[Exercise prompt]: The required lines are those that contain "point"; pull them out of the data and copy them.

START Records for the exercise

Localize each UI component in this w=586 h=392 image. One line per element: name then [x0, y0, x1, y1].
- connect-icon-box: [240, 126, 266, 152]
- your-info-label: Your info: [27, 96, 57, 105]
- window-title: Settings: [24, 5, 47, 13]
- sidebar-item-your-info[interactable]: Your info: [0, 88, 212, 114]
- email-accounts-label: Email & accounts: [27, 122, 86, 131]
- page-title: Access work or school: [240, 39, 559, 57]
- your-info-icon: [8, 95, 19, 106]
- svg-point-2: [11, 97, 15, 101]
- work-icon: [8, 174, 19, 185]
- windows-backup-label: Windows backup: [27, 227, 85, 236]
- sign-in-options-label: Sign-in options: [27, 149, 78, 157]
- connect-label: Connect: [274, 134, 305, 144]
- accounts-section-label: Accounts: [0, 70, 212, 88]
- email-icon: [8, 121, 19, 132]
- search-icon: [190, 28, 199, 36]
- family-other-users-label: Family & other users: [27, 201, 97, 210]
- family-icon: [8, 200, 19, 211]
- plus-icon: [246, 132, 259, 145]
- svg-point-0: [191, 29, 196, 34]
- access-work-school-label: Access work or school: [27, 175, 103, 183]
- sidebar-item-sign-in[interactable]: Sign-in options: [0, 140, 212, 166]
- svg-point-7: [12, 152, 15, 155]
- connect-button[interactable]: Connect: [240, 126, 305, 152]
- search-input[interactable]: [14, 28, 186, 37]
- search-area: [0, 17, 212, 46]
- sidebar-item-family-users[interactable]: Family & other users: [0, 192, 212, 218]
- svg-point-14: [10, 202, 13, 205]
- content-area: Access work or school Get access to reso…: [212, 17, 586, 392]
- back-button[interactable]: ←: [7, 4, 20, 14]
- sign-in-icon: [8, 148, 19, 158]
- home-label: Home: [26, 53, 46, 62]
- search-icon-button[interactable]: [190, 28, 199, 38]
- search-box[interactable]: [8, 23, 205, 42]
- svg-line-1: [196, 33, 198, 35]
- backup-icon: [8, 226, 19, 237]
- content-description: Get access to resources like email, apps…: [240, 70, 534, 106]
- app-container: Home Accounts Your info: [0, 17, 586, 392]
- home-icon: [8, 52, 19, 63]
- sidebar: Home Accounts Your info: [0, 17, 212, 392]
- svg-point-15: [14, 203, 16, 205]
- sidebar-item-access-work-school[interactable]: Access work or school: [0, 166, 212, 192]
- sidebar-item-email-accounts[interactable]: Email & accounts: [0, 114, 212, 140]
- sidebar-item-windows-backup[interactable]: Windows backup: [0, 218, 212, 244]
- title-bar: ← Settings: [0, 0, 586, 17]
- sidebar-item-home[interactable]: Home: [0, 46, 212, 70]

END Records for the exercise
START Records for the exercise

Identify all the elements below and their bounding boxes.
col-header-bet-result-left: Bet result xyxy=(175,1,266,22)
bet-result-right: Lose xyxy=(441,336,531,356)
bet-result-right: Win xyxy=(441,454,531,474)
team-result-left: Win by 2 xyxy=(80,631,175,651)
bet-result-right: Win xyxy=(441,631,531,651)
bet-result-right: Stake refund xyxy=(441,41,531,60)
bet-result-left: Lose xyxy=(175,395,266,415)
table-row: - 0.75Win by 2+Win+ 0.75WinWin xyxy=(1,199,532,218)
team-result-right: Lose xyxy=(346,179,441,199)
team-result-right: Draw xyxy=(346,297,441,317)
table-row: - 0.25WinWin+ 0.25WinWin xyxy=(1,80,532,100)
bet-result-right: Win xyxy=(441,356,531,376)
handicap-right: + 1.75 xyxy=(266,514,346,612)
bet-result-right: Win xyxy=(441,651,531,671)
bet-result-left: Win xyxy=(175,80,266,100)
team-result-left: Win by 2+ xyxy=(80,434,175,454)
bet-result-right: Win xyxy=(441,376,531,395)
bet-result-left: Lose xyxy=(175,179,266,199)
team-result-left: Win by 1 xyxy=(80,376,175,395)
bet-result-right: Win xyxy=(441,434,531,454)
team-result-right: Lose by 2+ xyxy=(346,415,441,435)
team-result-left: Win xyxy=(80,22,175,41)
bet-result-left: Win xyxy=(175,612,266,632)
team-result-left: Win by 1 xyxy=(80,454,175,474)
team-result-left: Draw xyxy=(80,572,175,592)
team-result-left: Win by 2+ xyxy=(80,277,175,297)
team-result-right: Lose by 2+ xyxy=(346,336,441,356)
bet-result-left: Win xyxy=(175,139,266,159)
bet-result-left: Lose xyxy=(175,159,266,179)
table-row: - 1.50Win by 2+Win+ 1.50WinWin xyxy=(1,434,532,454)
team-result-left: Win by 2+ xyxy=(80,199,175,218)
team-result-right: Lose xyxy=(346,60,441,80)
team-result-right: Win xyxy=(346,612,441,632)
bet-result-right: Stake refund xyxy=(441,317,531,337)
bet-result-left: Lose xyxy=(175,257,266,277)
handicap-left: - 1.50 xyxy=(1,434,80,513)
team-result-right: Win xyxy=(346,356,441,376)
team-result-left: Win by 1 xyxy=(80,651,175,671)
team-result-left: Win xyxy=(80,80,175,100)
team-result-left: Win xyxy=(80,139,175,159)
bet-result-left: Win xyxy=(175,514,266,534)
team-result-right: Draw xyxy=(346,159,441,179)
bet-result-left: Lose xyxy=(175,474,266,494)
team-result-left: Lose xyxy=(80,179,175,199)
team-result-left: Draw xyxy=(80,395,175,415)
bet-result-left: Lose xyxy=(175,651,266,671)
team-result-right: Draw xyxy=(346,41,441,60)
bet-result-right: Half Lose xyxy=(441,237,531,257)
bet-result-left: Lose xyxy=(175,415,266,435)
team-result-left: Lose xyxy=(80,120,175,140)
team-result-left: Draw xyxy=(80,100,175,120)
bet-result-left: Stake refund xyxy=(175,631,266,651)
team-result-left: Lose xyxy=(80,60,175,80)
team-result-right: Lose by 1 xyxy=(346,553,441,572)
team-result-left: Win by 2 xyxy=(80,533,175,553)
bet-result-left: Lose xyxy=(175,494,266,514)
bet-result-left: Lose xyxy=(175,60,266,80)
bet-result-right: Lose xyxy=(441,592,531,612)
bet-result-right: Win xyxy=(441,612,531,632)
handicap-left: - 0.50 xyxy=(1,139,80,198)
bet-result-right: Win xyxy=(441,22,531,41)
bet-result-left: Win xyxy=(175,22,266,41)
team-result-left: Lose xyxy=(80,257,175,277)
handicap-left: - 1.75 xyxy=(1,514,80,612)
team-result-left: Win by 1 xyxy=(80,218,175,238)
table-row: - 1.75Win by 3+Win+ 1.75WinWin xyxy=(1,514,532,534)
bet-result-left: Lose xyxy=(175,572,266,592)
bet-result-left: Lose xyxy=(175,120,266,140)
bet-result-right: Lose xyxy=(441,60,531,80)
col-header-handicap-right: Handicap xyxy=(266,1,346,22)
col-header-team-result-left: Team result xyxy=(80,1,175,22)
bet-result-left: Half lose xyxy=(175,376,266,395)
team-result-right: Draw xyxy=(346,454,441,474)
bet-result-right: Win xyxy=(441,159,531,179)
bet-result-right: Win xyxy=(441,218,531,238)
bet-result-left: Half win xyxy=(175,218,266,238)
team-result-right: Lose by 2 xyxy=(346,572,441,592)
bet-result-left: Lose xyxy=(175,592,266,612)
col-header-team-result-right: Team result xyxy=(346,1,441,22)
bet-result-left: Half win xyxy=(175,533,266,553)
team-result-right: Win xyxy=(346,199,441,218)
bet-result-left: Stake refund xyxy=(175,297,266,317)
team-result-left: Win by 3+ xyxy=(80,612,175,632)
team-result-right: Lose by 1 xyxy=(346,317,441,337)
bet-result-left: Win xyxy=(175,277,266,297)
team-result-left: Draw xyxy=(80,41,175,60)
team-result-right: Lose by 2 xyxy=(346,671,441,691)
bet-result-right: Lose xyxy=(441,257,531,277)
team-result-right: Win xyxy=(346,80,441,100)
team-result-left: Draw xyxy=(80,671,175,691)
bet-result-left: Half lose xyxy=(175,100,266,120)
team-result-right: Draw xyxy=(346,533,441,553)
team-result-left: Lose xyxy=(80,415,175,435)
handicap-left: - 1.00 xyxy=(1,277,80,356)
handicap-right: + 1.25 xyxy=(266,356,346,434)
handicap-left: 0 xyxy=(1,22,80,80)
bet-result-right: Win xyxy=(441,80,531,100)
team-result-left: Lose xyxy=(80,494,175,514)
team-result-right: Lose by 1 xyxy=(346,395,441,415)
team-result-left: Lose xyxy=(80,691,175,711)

END Records for the exercise

[Response to the exercise]:
- svg-point-2: [11, 97, 15, 101]
- svg-point-0: [191, 29, 196, 34]
- svg-point-7: [12, 152, 15, 155]
- svg-point-14: [10, 202, 13, 205]
- svg-point-15: [14, 203, 16, 205]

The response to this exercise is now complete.